Some people do that but I was after height alone, not any special airflow properties of the visor. If I could have gotten a windshield that was 3" taller than what was available that is what I would have bought instead of the shorter windshield (shorter than the final height of the Calsci +6 and visor together) and the visor. With the visor in place and full up, and the windshield full up, I still look over the top of the visor; I seem to sit kind of tall in the saddle.
I think the air stream coming off of the MRA visor is cleaner than either the stock windshield or the taller Calsci though. There is no buffeting from the top of the MRA visor at all. I also think the air coming off the top of the visor has more of an 'up' flow to its direction but that is much more of an opinion than any kind of quantifiable factor.
MRA also makes a complete windshield / visor package that at least some people on the old forum used and liked. I do not remember how tall that combination was though.

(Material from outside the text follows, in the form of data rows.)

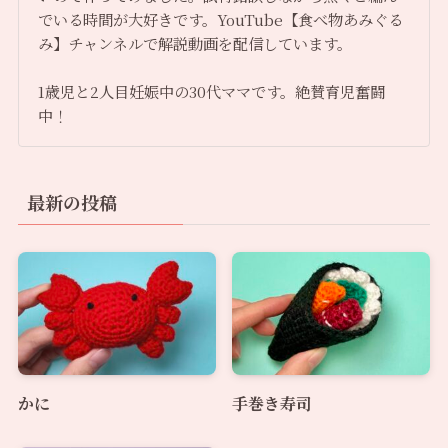
でいる時間が大好きです。YouTube【食べ物あみぐる
み】チャンネルで解説動画を配信しています。
1歳児と2人目妊娠中の30代ママです。絶賛育児奮闘
中！
最新の投稿
かに
手巻き寿司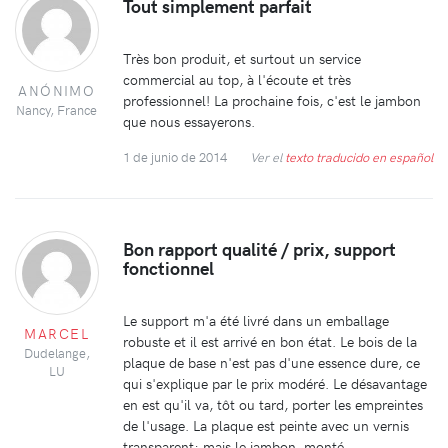
Tout simplement parfait
Très bon produit, et surtout un service
commercial au top, à l'écoute et très
ANÓNIMO
professionnel! La prochaine fois, c'est le jambon
Nancy, France
que nous essayerons.
1 de junio de 2014
Ver el
texto traducido en español
Bon rapport qualité / prix, support
fonctionnel
Le support m'a été livré dans un emballage
MARCEL
robuste et il est arrivé en bon état. Le bois de la
Dudelange,
plaque de base n'est pas d'une essence dure, ce
LU
qui s'explique par le prix modéré. Le désavantage
en est qu'il va, tôt ou tard, porter les empreintes
de l'usage. La plaque est peinte avec un vernis
transparent; mais le jambon, monté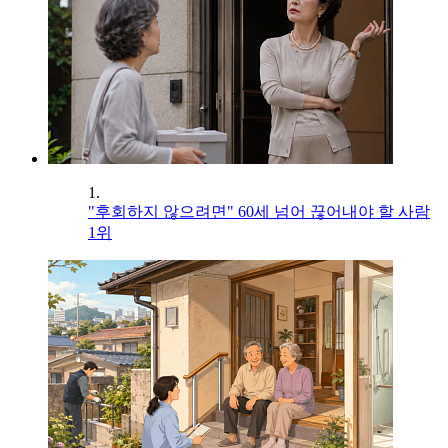
1.
"후회하지 않으려면" 60세 넘어 끊어내야 할 사람
1위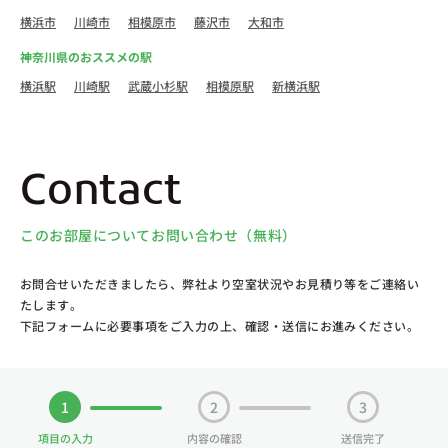
横浜市
川崎市
相模原市
藤沢市
大和市
神奈川県のおススメの駅
横浜駅
川崎駅
武蔵小杉駅
相模原駅
新横浜駅
Contact
このお部屋についてお問い合わせ（無料）
お問合せいただきましたら、弊社より空室状況やお見積り等をご連絡い
たします。
下記フォームに必要事項をご入力の上、確認・送信にお進みください。
1
2
3
項目の入力
内容の確認
送信完了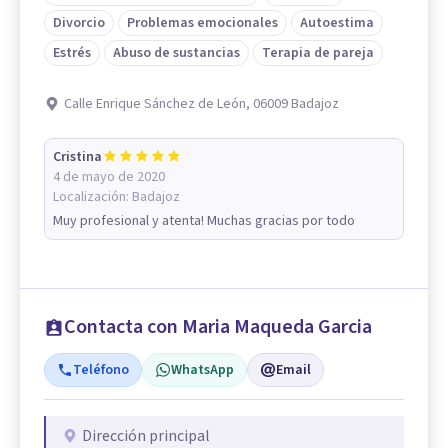
Divorcio
Problemas emocionales
Autoestima
Estrés
Abuso de sustancias
Terapia de pareja
Calle Enrique Sánchez de León, 06009 Badajoz
Cristina
4 de mayo de 2020
Localización:
Badajoz
Muy profesional y atenta! Muchas gracias por todo
Contacta con Maria Maqueda Garcia
Teléfono
WhatsApp
Email
Dirección principal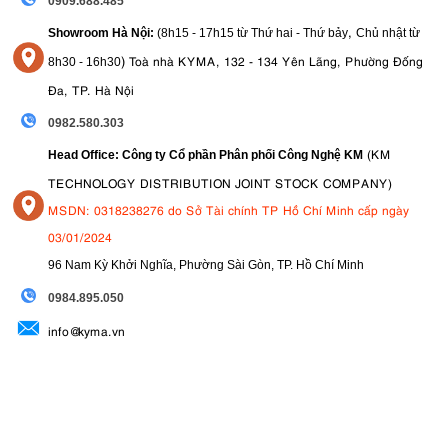
0909.688.485
Chất lượng hình ảnh đỉnh cao, sắc nét từ tâm đến rìa
,
Showroom Hà Nội:
(8h15 - 17h15 từ Thứ hai - Thứ bảy
Chủ nhật từ
Hiệu ứng bokeh đẹp
)
Toà nhà KYMA, 132 - 134 Yên Lãng, Phường Đống
8
h30 - 16h30
Chất lượng xây dựng tuyệt vời với thiết kế chống chịu thời tiết
cao
Đa, TP. Hà Nội
Các tùy chọn xử lý nâng cao bao gồm vòng khẩu độ và nút
chức năng tùy chỉnh
0982.580.303
Tự động lấy nét nhanh, im lặng với khả năng lấy nét trong điều
(KM
Head Office: Công ty Cổ phần Phân phối Công Nghệ KM
kiện ánh sáng yếu tuyệt vời
TECHNOLOGY DISTRIBUTION JOINT STOCK COMPANY)
Nhỏ và nhẹ một cách ấn tượng
MSDN: 0318238276 do Sở Tài chính TP Hồ Chí Minh cấp ngày
5.2. Nhược điểm
03/01/2024
Giá thành cao, là một khoản đầu tư lớn
96 Nam Kỳ Khởi Nghĩa, Phường Sài Gòn, TP. Hồ Chí Minh
Không có chống rung quang học (OSS)
Một số quang sai nhỏ
09
84.895.050
info@kyma.vn
6. So sánh Sony FE 24mm F1.4 GM với các
sản phẩm tương tự
So với các ống kính góc rộng khác cùng loại, Sony FE 24mm F1.4
GM mang đến sự kết hợp vượt trội giữa trọng lượng nhẹ, tính di động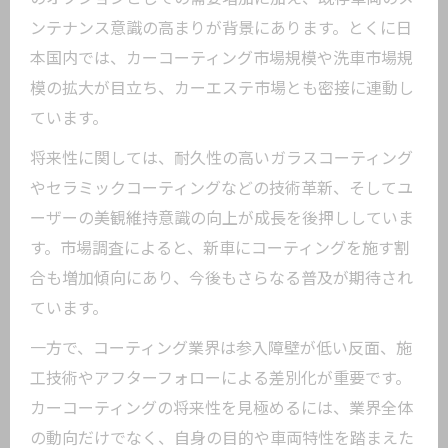
ンテナンス意識の高まりが背景にあります。とくに日
本国内では、カーコーティング市場規模や洗車市場規
模の拡大が目立ち、カーエステ市場とも密接に連動し
ています。
将来性に関しては、耐久性の高いガラスコーティング
やセラミックコーティングなどの技術革新、そしてユ
ーザーの美観維持意識の向上が成長を後押ししていま
す。市場調査によると、新車にコーティングを施す割
合も増加傾向にあり、今後もさらなる普及が期待され
ています。
一方で、コーティング業界は参入障壁が低い反面、施
工技術やアフターフォローによる差別化が重要です。
カーコーティングの将来性を見極めるには、業界全体
の動向だけでなく、自身の目的や車両特性を踏まえた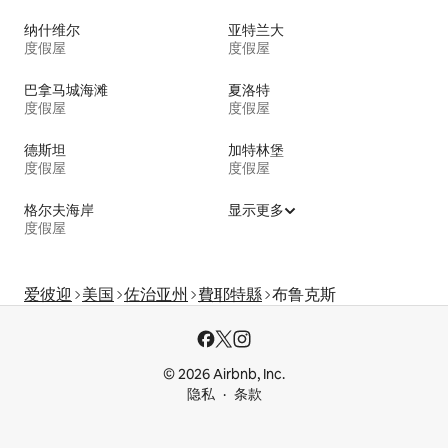
纳什维尔
亚特兰大
度假屋
度假屋
巴拿马城海滩
夏洛特
度假屋
度假屋
德斯坦
加特林堡
度假屋
度假屋
格尔夫海岸
显示更多
度假屋
爱彼迎
美国
佐治亚州
費耶特縣
布鲁克斯
© 2026 Airbnb, Inc.
隐私
条款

If you do 'try' an MRA visor you will want to be aware that you will have to drill four holes in whatever windshield you use with it. The MRA visor uses small plastic stress spreading strips and screws to mount. No way around it that I know of either.
Brian
Wow, I was assuming the norm would be adding a spoiler to a stock shield as opposed to buying a new taller and then adding one to that.
Does adding the spoiler add protection inch for inch as compared to a new shield at the same height? Or does the spoiler create more block because of the position/angle of its placement?